### Exercise objective
Each line of the records that holds the word "الشيخ" should be copied out.

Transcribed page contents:
--*--

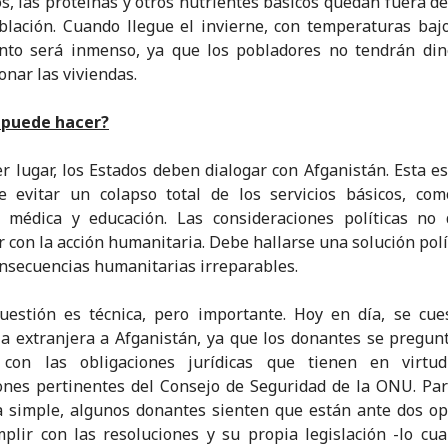
s, las proteínas y otros nutrientes básicos quedan fuera de
blación. Cuando llegue el invierne, con temperaturas bajo
ento será inmenso, ya que los pobladores no tendrán din
onar las viviendas.
 puede hacer?
r lugar, los Estados deben dialogar con Afganistán. Esta es
e evitar un colapso total de los servicios básicos, com
n médica y educación. Las consideraciones políticas no 
ir con la acción humanitaria. Debe hallarse una solución polí
onsecuencias humanitarias irreparables.
uestión es técnica, pero importante. Hoy en día, se cue
ia extranjera a Afganistán, ya que los donantes se pregu
 con las obligaciones jurídicas que tienen en virtu
ones pertinentes del Consejo de Seguridad de la ONU. Par
 simple, algunos donantes sienten que están ante dos op
plir con las resoluciones y su propia legislación -lo cua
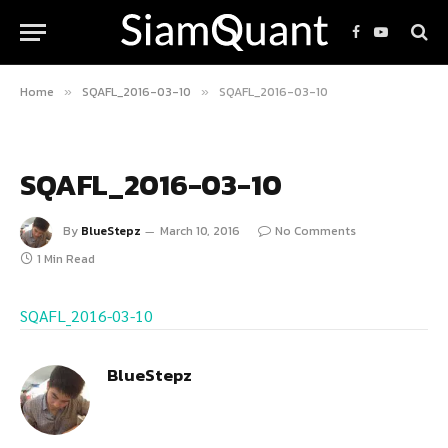
Facebook
YouTube
Home
SQAFL_2016-03-10
SQAFL_2016-03-10
»
»
SQAFL_2016-03-10
By
BlueStepz
March 10, 2016
No Comments
1 Min Read
SQAFL_2016-03-10
BlueStepz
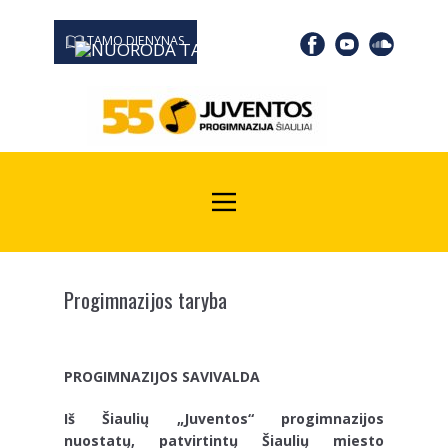
TAMO DIENYNAS
0667 19366
Kodas Juridinių asmenų registre: 190532139
Progimnazijos taryba
PROGIMNAZIJOS SAVIVALDA
Iš Šiaulių „Juventos“ progimnazijos
nuostatų, patvirtintų Šiaulių miesto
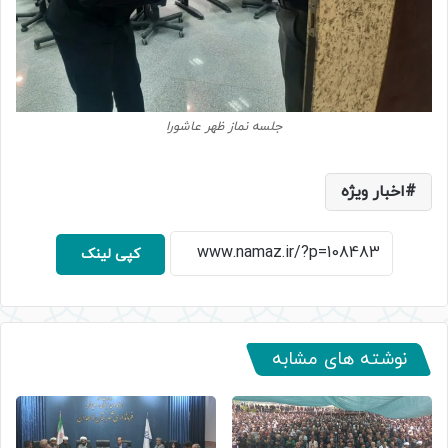
جلسه نماز ظهر عاشورا
اخبار ویژه
کپی لینک
نوشته های مشابه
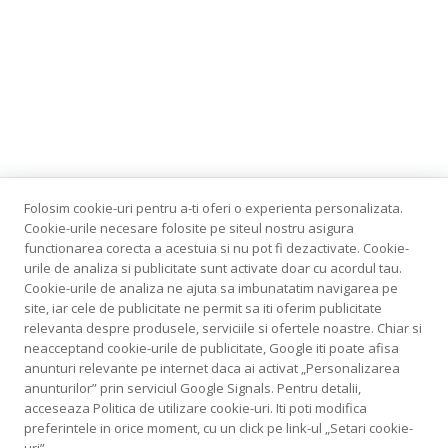
Folosim cookie-uri pentru a-ti oferi o experienta personalizata.
Cookie-urile necesare folosite pe siteul nostru asigura
functionarea corecta a acestuia si nu pot fi dezactivate. Cookie-
urile de analiza si publicitate sunt activate doar cu acordul tau.
Cookie-urile de analiza ne ajuta sa imbunatatim navigarea pe
site, iar cele de publicitate ne permit sa iti oferim publicitate
relevanta despre produsele, serviciile si ofertele noastre. Chiar si
neacceptand cookie-urile de publicitate, Google iti poate afisa
anunturi relevante pe internet daca ai activat „Personalizarea
anunturilor” prin serviciul Google Signals. Pentru detalii,
acceseaza Politica de utilizare cookie-uri. Iti poti modifica
preferintele in orice moment, cu un click pe link-ul „Setari cookie-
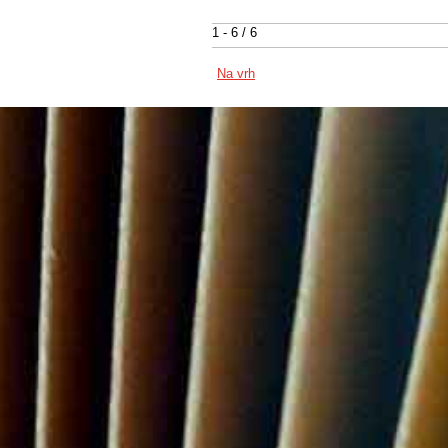
1 - 6 / 6
Na vrh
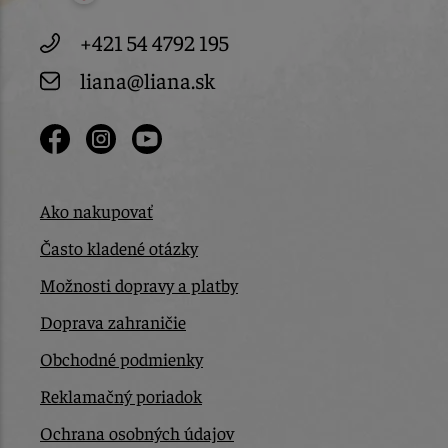
+421 54 4792 195
liana@liana.sk
Ako nakupovať
Často kladené otázky
Možnosti dopravy a platby
Doprava zahraničie
Obchodné podmienky
Reklamačný poriadok
Ochrana osobných údajov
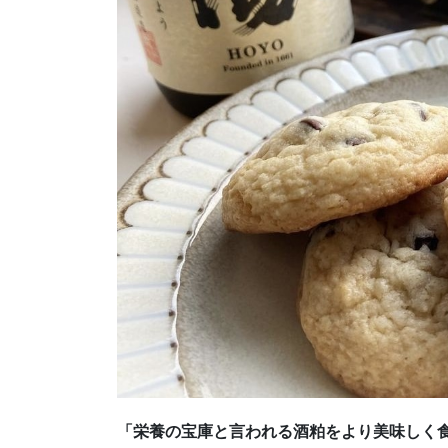
「栄養の宝庫と言われる酒粕をより美味しく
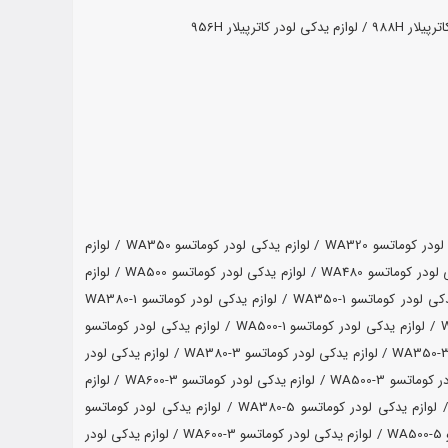
لار 988H /
لوازم یدکی لودر کاترپیلار 956H
ر کوماتسو WA320 /
لوازم یدکی لودر کوماتسو WA350 /
لوازم
در کوماتسو WA480 /
لوازم یدکی لودر کوماتسو WA500 /
لوازم
لوازم یدکی لودر کوماتسو WA320-1 / لوازم یدکی لودر کوماتسو WA350-1 / لوازم یدکی لودر کوماتسو WA380-1
/ لوازم یدکی لودر کوماتسو WA400-1 / لوازم یدکی لودر کوماتسو WA420-1 / لوازم یدکی لودر کوماتسو WA470-1 / لوازم یدکی لودر کوماتسو WA480-1 / لوازم یدکی لودر کوماتسو WA500-1 / لوازم یدکی لودر کوماتسو
لوازم یدکی لودر کوماتسو WA320-3 / لوازم یدکی لودر کوماتسو WA350-3 / لوازم یدکی لودر کوماتسو WA380-3 / لوازم یدکی لودر
کوماتسو WA400-3 / لوازم یدکی لودر کوماتسو WA420-3/ لوازم یدکی لودر کوماتسو WA470-3 / لوازم یدکی لودر کوماتسو WA480-3 / لوازم یدکی لودر کوماتسو WA500-3 / لوازم یدکی لودر کوماتسو WA600-3 / لوازم
لوازم یدکی لودر کوماتسو WA320-5 / لوازم یدکی لودر کوماتسو WA350-5 / لوازم یدکی لودر کوماتسو WA380-5 / لوازم یدکی لودر کوماتسو
WA400-5 / لوازم یدکی لودر کوماتسو WA420-5/ لوازم یدکی لودر کوماتسو WA470-5 / لوازم یدکی لودر کوماتسو WA480-5 / لوازم یدکی لودر کوماتسو WA500-5 / لوازم یدکی لودر کوماتسو WA600-3 / لوازم یدکی لودر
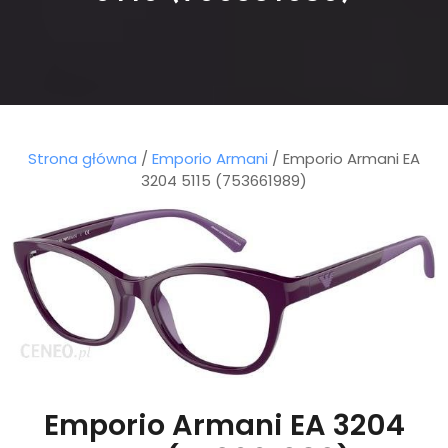
Strona główna
/
Emporio Armani
/ Emporio Armani EA
3204 5115 (753661989)
Emporio Armani EA 3204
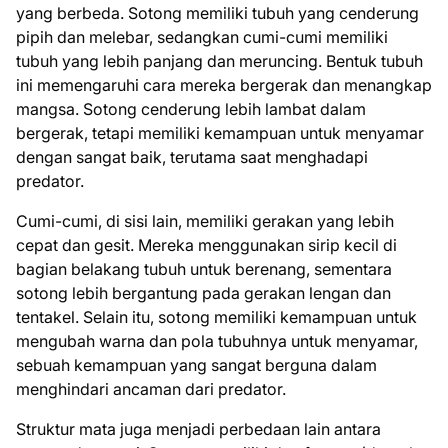
yang berbeda. Sotong memiliki tubuh yang cenderung
pipih dan melebar, sedangkan cumi-cumi memiliki
tubuh yang lebih panjang dan meruncing. Bentuk tubuh
ini memengaruhi cara mereka bergerak dan menangkap
mangsa. Sotong cenderung lebih lambat dalam
bergerak, tetapi memiliki kemampuan untuk menyamar
dengan sangat baik, terutama saat menghadapi
predator.
Cumi-cumi, di sisi lain, memiliki gerakan yang lebih
cepat dan gesit. Mereka menggunakan sirip kecil di
bagian belakang tubuh untuk berenang, sementara
sotong lebih bergantung pada gerakan lengan dan
tentakel. Selain itu, sotong memiliki kemampuan untuk
mengubah warna dan pola tubuhnya untuk menyamar,
sebuah kemampuan yang sangat berguna dalam
menghindari ancaman dari predator.
Struktur mata juga menjadi perbedaan lain antara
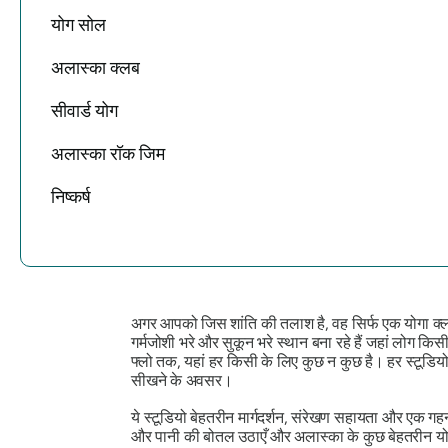
योग सोल
अलास्का क्लब
सीवार्ड योग
अलास्का रॉक जिम
निष्कर्ष
अगर आपको जिस शांति की तलाश है, वह सिर्फ एक योगा क्लास क
गर्मजोशी भरे और सुकून भरे स्थान बना रहे हैं जहां लोग किसी
फ्लो तक, यहां हर किसी के लिए कुछ न कुछ है। हर स्टूडिय
सीखने के अवसर।
ये स्टूडियो बेहतरीन मार्गदर्शन, संरेखण सहायता और एक गह
और पानी की बोतल उठाएँ और अलास्का के कुछ बेहतरीन योग स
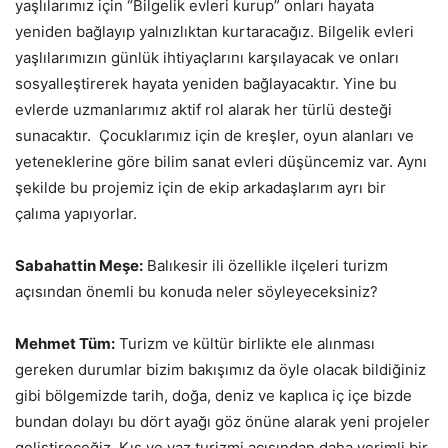
yaşlılarımız için “Bilgelik evleri kurup” onları hayata
yeniden bağlayıp yalnızlıktan kurtaracağız. Bilgelik evleri
yaşlılarımızın günlük ihtiyaçlarını karşılayacak ve onları
sosyalleştirerek hayata yeniden bağlayacaktır. Yine bu
evlerde uzmanlarımız aktif rol alarak her türlü desteği
sunacaktır. Çocuklarımız için de kreşler, oyun alanları ve
yeteneklerine göre bilim sanat evleri düşüncemiz var. Aynı
şekilde bu projemiz için de ekip arkadaşlarım ayrı bir
çalıma yapıyorlar.
Sabahattin Meşe:
Balıkesir ili özellikle ilçeleri turizm
açısından önemli bu konuda neler söyleyeceksiniz?
Mehmet Tüm:
Turizm ve kültür birlikte ele alınması
gereken durumlar bizim bakışımız da öyle olacak bildiğiniz
gibi bölgemizde tarih, doğa, deniz ve kaplıca iç içe bizde
bundan dolayı bu dört ayağı göz önüne alarak yeni projeler
geliştireceğiz. Kış ve yaz turizmi açısından daha verimli bir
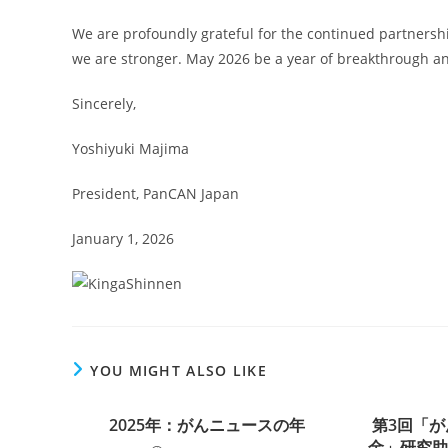
We are profoundly grateful for the continued partnersh
we are stronger. May 2026 be a year of breakthrough an
Sincerely,
Yoshiyuki Majima
President, PanCAN Japan
January 1, 2026
YOU MIGHT ALSO LIKE
2025年：がんニュースの年
第3回「
金」研究助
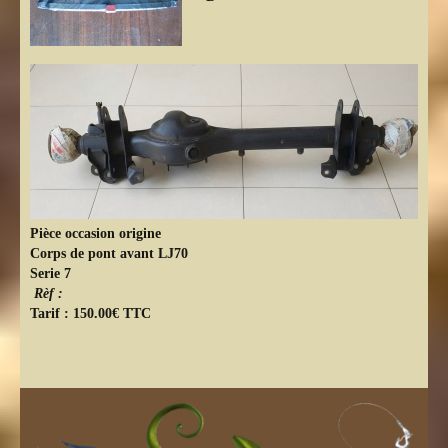
Pièce occasion origine
Corps de pont avant LJ70
Serie 7
Rèf :
Tarif : 150.00€ TTC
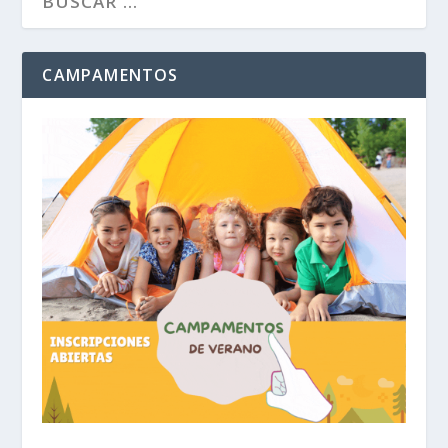
CAMPAMENTOS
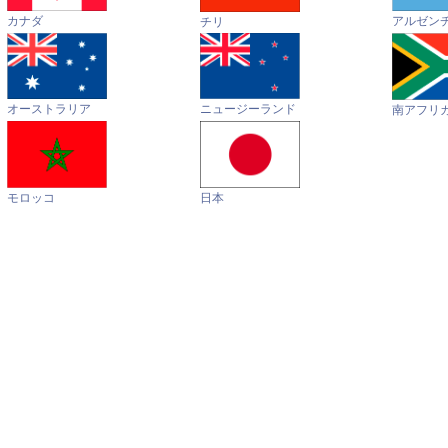
カナダ
アルゼン
チリ
オーストラリア
ニュージーランド
南アフリ
モロッコ
日本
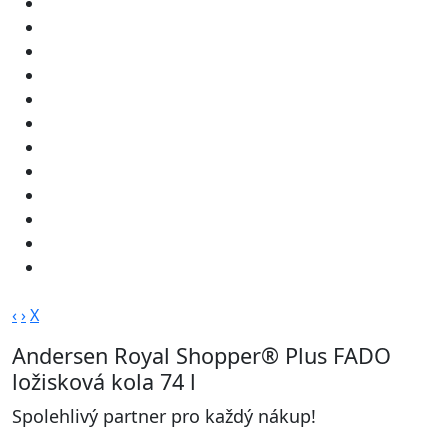
‹
›
X
Andersen Royal Shopper® Plus FADO
ložisková kola 74 l
Spolehlivý partner pro každý nákup!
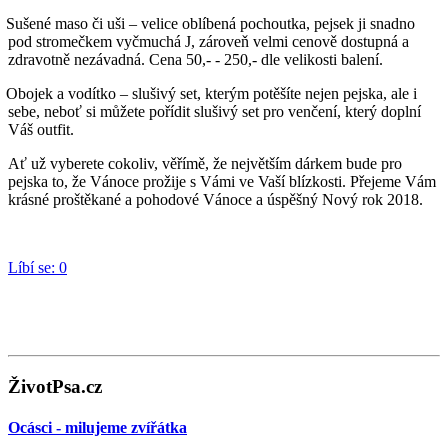
Sušené maso či uši – velice oblíbená pochoutka, pejsek ji snadno
pod stromečkem vyčmuchá
J
, zároveň velmi cenově dostupná a
zdravotně nezávadná. Cena 50,- - 250,- dle velikosti balení.
Obojek a vodítko – slušivý set, kterým potěšíte nejen pejska, ale i
sebe, neboť si můžete pořídit slušivý set pro venčení, který doplní
Váš outfit.
Ať už vyberete cokoliv, věřímě, že největším dárkem bude pro
pejska to, že Vánoce prožije s Vámi ve Vaší blízkosti. Přejeme Vám
krásné proštěkané a pohodové Vánoce a úspěšný Nový rok 2018.
Líbí se:
0
ŽivotPsa.cz
Ocásci - milujeme zvířátka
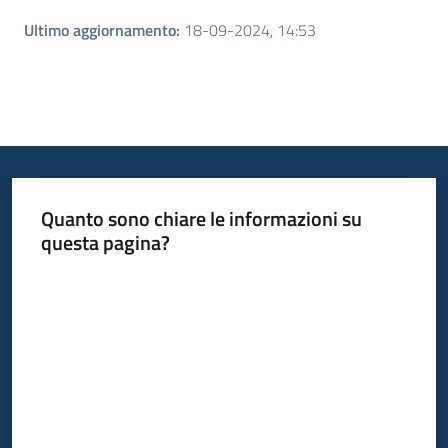
Ultimo aggiornamento
:
18-09-2024, 14:53
Quanto sono chiare le informazioni su
questa pagina?
Valuta da 1 a 5 stelle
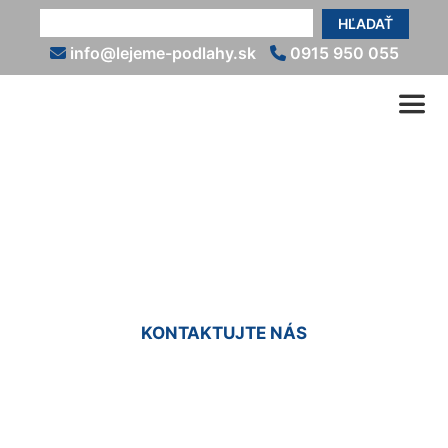
HĽADAŤ
info@lejeme-podlahy.sk
0915 950 055
Nivelácia podlahy Zlaté
Klasy
KONTAKTUJTE NÁS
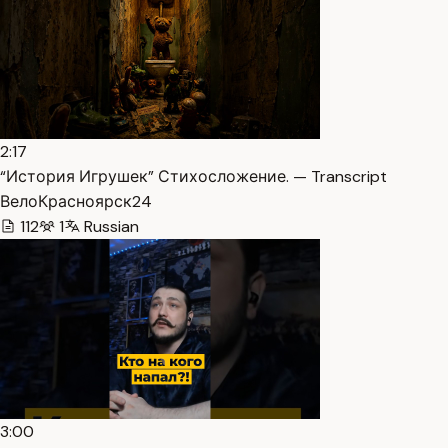
2:17
“История Игрушек” Стихосложение. — Transcript
ВелоКрасноярск24
112
1
Russian
3:00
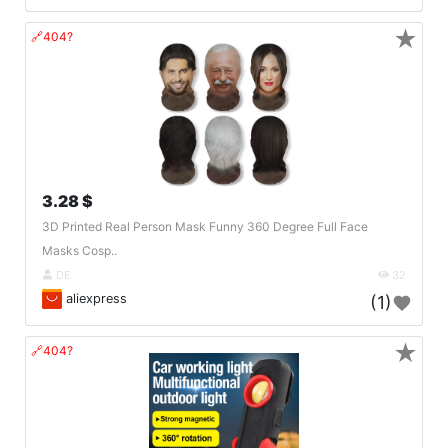
★
🔗404?
3.28 $
3D Printed Real Person Mask Funny 360 Degree Full Face
Masks Cosp..
DE
32
aliexpress
(1)
★
🔗404?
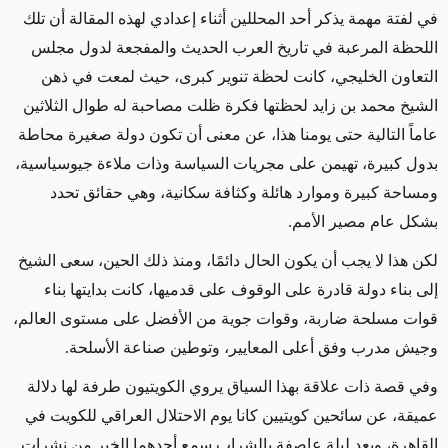
في لفتة مهمة يذكر أحد المحللين أثناء إعدادي لهذه المقالة أن تلك
اللحظة المرعبة في تاريخ العرب الحديث والمفجعة لدول مجلس
التعاون الخليجي، كانت لحظة تنوير كبرى، حيث لمعت في ذهن
الشيخ محمد بن زايد لحظتها فكرة ظلت مصاحبة له طوال الثلاثين
عاماً التالية حتى يومنا هذا، عن معنى أن تكون دولة صغيرة محاطة
بدول كبيرة، تهيمن على مجريات السياسة وذات ملاءة جيوسياسية،
ومساحة كبيرة وموارد هائلة وكثافة سكانية، وهي حقائق تحدد
بشكل عام مصير الأمم.
لكن هذا لا يجب أن يكون الحال دائمًا، ومنذ ذلك الحين، سعى الشيخ
إلى بناء دولة قادرة على الوقوف على قدميها، كانت بدايتها بناء
قوات مسلحة ضاربة، وقوات جوية من الأفضل على مستوى العالم،
وجيش مدرب وفق أعلى المعايير، وتوطين صناعة الأسلحة.
وفي قصة ذات علاقة بهذا السياق يروي الكويتيون طرفة لها دلالة
عميقة، عن سائحين كويتيين كانا يوم الاحتلال العراقي للكويت في
القاهرة، وبعد ليلة عاصفة بالشراب سمع أحدهما الخبر من نشرات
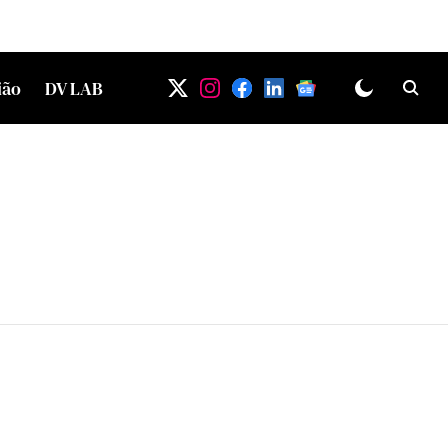
ião
DV LAB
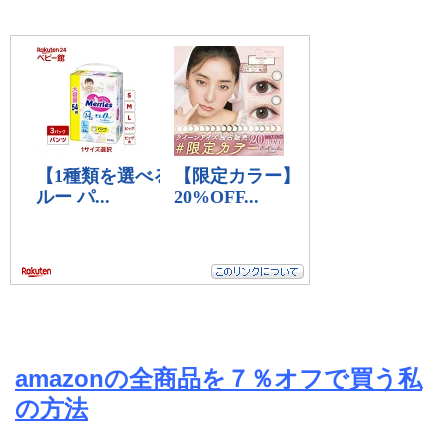
amazonの全商品を７％オフで買う私
の方法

--*--

### Task answer
الشيخ محمد بن زايد لحظتها فكرة ظلت مصاحبة له طوال الثلاثين
لكن هذا لا يجب أن يكون الحال دائمًا، ومنذ ذلك الحين، سعى الشيخ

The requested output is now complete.